Rendered page images -
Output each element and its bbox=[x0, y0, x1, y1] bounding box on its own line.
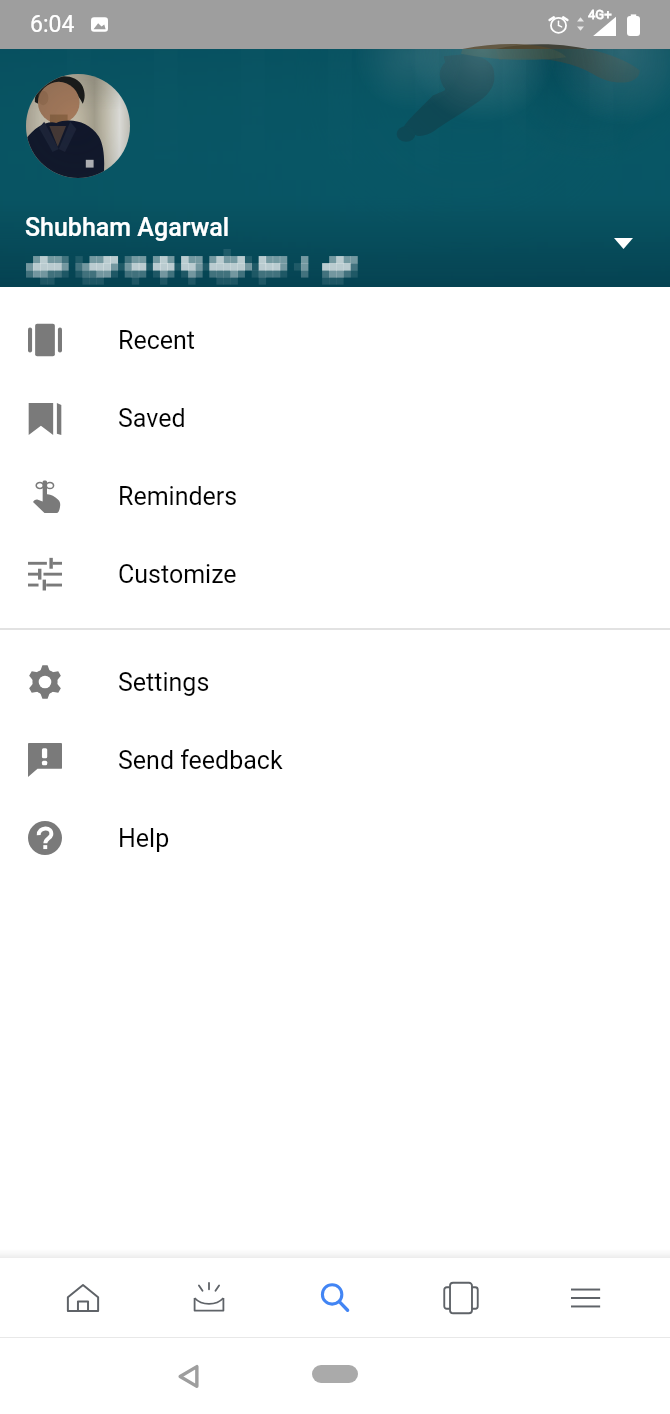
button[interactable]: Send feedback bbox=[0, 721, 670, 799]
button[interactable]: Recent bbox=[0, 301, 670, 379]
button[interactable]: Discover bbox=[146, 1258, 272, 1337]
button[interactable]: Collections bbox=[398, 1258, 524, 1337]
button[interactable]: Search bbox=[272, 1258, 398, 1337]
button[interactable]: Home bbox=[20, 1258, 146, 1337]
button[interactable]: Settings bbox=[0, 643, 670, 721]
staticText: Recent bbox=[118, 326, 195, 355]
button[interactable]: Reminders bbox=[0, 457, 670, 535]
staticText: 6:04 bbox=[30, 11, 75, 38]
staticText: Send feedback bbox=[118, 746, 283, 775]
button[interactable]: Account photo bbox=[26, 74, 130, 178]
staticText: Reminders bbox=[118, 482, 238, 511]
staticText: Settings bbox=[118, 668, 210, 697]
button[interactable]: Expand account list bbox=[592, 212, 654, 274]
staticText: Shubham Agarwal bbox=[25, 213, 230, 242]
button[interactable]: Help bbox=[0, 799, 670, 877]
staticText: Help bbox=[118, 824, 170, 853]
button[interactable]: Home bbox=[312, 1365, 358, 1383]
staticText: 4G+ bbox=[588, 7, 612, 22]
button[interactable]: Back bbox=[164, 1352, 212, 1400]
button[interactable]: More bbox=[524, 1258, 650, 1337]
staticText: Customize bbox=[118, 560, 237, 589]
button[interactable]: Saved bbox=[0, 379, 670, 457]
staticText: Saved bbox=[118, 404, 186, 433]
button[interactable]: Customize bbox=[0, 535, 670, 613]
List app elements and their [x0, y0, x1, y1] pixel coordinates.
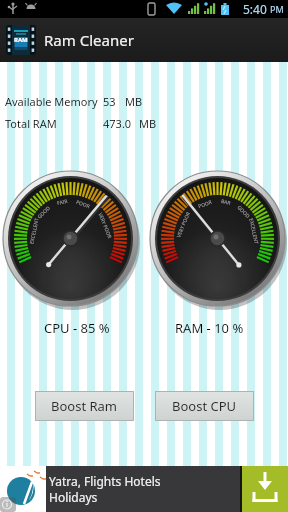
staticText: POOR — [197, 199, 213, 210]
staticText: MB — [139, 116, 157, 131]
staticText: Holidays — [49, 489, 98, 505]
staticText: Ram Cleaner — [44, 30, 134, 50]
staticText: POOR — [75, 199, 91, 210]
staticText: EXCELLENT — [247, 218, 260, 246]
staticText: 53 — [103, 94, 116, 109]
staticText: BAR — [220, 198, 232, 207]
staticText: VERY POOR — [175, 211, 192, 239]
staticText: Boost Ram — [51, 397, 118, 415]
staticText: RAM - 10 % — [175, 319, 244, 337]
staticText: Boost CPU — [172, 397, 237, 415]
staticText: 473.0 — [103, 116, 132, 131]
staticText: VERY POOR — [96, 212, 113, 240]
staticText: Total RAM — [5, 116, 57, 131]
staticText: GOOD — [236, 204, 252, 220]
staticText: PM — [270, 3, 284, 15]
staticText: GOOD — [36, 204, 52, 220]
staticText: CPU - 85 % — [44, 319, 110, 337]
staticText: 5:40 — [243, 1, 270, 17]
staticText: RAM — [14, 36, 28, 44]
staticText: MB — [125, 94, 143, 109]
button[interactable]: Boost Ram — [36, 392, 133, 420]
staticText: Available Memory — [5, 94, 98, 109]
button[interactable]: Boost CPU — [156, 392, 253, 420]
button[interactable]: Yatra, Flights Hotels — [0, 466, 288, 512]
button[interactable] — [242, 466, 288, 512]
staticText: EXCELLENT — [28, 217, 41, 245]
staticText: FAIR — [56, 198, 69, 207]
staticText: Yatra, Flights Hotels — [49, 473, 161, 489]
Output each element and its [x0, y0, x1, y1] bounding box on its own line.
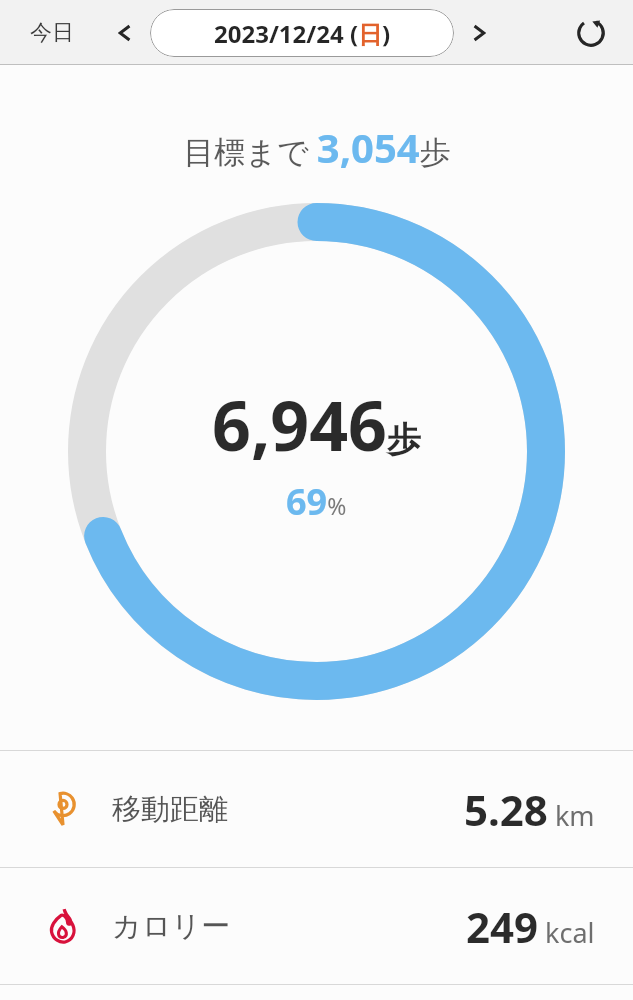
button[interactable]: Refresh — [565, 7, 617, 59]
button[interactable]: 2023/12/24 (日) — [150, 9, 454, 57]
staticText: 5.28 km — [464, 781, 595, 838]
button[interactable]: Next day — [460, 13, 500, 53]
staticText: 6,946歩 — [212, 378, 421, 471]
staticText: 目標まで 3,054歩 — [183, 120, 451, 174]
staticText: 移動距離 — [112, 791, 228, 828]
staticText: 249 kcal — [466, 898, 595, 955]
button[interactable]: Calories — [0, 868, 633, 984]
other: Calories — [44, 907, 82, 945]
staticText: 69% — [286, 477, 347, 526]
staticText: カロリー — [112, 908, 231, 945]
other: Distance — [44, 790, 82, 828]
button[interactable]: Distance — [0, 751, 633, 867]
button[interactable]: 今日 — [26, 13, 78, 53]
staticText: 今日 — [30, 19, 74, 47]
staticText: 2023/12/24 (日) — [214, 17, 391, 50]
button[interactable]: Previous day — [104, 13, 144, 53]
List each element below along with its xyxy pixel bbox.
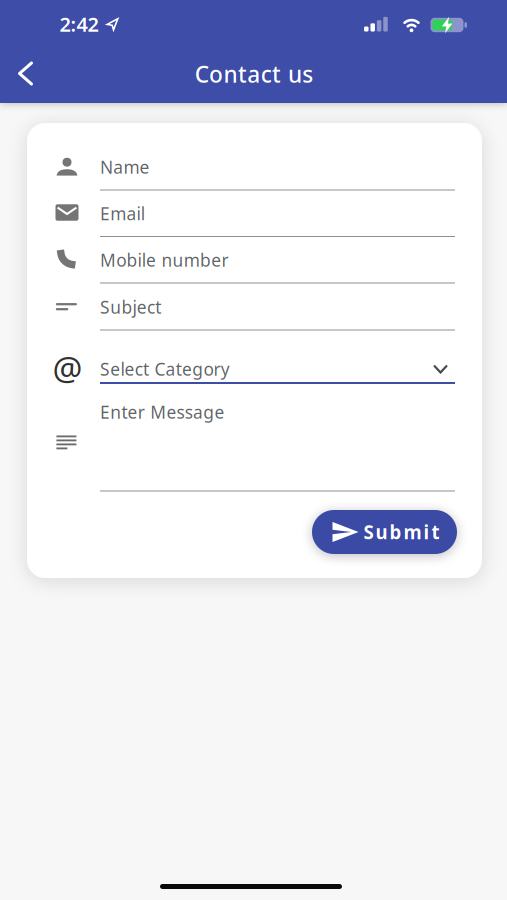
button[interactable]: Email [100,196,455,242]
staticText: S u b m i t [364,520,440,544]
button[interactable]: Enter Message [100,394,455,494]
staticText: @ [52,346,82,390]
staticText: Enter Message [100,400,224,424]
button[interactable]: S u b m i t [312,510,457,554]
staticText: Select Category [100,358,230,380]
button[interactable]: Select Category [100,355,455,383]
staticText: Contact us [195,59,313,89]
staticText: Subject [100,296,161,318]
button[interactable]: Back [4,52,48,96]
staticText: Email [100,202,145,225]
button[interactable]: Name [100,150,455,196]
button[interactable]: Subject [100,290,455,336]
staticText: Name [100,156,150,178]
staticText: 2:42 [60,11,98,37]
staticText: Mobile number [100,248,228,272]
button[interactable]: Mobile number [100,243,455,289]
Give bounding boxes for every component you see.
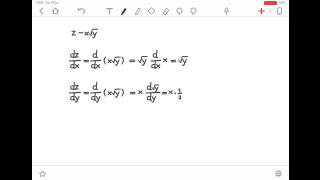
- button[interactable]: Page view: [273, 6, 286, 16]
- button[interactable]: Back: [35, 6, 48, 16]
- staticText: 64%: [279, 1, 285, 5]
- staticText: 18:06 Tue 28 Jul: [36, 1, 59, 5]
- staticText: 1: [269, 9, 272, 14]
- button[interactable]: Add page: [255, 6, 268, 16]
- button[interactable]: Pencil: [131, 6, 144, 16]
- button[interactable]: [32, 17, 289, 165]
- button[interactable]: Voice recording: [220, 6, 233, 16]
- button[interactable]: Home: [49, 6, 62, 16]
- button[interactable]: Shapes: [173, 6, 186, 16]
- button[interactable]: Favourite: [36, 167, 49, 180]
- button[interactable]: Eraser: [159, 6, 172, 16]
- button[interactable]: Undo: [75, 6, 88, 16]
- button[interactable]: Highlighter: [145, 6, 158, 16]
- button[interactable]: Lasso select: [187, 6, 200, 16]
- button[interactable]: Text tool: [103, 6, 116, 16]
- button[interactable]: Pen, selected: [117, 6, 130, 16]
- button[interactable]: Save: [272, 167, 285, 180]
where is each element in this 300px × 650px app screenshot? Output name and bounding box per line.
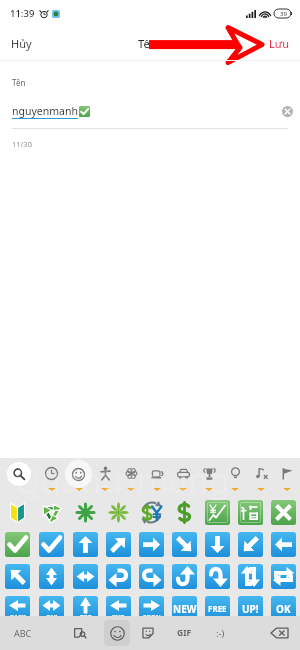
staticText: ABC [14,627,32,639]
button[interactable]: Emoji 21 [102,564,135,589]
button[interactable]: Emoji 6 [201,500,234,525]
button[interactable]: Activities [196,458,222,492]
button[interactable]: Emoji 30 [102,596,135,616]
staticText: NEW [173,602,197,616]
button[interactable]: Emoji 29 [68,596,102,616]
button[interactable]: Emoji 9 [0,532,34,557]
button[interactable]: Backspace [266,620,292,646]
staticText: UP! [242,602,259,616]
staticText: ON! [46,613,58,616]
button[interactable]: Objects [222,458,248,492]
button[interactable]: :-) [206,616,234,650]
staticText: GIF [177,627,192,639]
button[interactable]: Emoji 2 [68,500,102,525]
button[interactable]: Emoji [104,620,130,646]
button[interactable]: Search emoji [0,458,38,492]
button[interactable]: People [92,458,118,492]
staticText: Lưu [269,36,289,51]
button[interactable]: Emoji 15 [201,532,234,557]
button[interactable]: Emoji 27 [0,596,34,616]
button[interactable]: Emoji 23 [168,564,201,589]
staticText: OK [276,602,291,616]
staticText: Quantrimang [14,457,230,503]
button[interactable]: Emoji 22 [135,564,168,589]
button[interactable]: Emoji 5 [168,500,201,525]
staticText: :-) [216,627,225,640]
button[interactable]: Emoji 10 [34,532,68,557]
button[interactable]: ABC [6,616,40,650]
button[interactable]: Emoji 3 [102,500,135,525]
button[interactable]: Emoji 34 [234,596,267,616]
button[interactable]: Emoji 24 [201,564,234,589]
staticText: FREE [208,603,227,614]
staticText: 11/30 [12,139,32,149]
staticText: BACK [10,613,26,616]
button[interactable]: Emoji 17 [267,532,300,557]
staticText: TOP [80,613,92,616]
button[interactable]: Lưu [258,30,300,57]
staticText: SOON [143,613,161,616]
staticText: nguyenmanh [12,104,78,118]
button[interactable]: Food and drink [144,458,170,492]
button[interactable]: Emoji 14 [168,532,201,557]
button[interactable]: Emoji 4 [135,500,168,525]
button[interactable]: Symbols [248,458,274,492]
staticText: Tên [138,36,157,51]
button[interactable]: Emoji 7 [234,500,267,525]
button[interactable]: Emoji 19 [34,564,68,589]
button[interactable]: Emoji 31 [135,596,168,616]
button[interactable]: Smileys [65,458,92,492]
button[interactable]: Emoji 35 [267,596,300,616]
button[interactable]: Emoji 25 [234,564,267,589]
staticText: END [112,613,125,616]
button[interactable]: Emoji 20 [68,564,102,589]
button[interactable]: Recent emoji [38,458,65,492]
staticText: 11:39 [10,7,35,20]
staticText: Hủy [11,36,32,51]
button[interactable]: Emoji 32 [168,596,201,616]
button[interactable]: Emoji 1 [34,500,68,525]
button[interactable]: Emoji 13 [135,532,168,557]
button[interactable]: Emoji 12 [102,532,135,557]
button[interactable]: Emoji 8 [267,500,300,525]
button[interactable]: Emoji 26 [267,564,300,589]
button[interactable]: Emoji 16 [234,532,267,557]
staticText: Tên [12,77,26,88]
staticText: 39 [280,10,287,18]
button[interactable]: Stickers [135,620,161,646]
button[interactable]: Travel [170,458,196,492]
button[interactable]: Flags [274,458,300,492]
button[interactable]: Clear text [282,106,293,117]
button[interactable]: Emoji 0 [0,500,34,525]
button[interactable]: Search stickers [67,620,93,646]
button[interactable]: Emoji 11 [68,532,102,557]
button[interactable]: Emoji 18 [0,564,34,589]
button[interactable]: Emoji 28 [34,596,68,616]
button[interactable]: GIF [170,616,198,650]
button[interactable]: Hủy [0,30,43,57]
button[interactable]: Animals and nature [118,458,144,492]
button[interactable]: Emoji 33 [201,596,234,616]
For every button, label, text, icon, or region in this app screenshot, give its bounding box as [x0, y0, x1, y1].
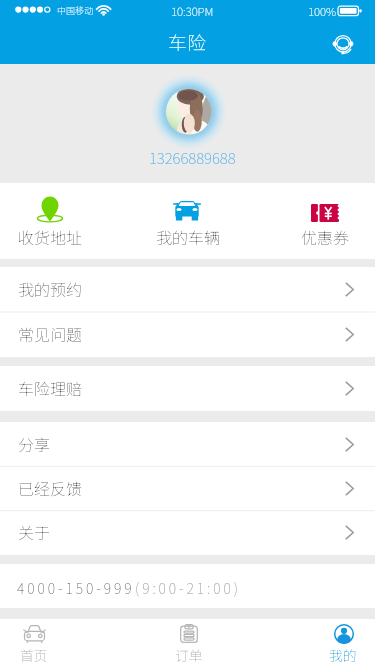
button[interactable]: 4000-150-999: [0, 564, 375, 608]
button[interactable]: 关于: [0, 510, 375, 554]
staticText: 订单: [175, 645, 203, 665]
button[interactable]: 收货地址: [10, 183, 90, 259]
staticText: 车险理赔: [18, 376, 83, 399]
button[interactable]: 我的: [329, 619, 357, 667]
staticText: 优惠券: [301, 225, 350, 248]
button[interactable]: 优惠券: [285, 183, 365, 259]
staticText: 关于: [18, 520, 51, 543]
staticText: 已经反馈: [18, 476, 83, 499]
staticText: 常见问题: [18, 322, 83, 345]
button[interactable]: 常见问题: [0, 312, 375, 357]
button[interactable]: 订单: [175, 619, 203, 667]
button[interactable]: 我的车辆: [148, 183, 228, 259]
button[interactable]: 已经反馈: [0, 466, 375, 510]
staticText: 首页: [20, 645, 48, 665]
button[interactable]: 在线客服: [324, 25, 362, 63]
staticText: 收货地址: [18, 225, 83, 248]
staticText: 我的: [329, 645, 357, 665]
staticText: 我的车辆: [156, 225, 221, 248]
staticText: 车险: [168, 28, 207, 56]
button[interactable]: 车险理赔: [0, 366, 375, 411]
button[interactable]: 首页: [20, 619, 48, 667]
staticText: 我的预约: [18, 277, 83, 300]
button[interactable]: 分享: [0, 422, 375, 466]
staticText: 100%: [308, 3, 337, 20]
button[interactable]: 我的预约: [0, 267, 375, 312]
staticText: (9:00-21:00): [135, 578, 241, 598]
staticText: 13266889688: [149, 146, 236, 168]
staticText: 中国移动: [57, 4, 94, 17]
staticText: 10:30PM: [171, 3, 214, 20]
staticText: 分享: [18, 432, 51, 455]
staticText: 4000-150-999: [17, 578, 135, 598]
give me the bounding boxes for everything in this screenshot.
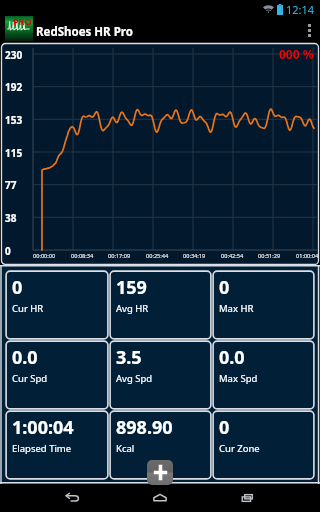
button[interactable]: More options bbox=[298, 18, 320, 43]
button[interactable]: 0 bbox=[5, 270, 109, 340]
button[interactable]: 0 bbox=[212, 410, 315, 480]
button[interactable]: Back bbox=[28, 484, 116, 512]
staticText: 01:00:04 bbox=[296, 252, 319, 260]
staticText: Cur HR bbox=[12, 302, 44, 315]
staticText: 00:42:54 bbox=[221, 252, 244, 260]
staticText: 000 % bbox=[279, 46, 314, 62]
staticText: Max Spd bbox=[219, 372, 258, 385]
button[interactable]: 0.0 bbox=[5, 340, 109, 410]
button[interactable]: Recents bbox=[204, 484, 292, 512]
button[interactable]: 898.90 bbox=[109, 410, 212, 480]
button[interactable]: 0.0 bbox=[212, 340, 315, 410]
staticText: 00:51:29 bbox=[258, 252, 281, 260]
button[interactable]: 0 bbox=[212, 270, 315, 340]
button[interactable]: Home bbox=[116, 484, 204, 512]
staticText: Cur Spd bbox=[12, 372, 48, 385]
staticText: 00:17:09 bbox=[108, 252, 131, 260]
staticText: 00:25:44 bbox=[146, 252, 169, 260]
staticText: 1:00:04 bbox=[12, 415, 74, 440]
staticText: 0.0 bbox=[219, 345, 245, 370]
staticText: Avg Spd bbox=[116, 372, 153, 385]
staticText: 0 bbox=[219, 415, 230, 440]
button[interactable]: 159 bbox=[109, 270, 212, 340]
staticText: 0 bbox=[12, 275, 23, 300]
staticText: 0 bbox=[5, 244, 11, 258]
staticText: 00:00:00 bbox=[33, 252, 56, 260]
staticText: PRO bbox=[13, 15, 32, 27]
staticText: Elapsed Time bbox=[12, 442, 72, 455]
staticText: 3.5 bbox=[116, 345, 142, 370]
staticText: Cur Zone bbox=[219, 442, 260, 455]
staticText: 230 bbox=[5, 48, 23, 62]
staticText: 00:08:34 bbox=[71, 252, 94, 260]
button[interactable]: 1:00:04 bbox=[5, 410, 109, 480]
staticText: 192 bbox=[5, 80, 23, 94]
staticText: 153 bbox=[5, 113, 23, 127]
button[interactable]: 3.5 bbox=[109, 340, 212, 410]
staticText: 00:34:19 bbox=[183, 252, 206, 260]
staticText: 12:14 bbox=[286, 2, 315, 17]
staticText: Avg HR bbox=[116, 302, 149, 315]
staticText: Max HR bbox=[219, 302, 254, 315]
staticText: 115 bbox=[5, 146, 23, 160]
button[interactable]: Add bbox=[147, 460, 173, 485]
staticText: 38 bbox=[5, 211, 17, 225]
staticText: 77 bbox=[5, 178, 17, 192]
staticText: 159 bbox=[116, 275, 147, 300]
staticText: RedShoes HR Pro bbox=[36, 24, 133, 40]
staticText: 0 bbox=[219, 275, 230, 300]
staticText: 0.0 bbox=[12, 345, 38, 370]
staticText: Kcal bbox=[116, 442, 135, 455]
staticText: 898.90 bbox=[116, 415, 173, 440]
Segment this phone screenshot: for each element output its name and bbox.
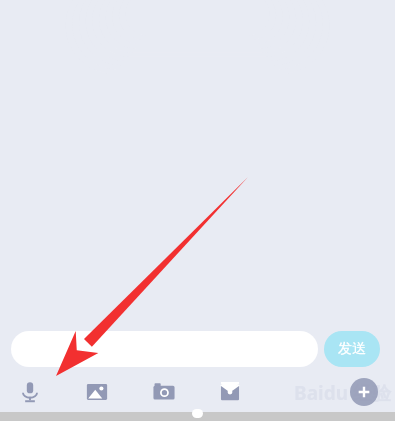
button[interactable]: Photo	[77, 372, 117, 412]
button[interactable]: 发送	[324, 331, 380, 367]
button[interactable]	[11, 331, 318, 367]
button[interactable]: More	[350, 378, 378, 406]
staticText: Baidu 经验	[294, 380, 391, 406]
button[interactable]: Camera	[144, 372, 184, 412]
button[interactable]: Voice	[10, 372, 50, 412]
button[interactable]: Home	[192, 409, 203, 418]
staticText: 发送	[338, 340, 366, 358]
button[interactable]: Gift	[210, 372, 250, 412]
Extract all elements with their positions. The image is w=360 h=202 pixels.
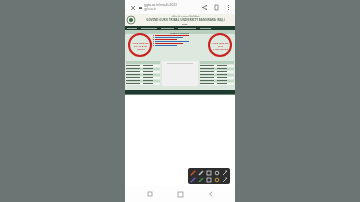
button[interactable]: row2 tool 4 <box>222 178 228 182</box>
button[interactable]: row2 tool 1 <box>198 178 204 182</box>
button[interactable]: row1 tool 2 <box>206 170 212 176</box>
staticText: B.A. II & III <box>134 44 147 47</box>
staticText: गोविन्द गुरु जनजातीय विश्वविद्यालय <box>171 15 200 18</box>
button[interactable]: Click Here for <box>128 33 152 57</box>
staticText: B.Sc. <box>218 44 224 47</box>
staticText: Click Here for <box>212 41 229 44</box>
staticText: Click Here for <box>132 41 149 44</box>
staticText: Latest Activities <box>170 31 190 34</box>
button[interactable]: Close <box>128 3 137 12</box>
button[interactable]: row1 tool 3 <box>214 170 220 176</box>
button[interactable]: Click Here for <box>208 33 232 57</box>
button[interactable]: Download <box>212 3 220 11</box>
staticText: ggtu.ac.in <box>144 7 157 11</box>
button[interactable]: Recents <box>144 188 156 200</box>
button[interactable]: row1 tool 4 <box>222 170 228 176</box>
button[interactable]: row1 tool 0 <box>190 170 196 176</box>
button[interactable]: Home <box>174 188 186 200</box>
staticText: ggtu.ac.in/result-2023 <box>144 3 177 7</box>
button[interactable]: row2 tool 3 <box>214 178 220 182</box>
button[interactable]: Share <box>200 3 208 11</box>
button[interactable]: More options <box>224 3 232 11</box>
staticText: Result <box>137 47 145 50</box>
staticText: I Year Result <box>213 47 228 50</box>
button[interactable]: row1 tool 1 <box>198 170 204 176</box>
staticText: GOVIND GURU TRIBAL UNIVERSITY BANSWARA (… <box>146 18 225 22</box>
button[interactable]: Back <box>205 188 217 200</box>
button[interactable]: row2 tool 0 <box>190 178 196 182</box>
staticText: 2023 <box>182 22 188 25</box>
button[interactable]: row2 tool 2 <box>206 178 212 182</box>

Your objective - Search the entries for the word "Email", then list each line that holds it.

Answer to this task -
button[interactable]: Email [100,196,455,242]
staticText: Email [100,202,145,225]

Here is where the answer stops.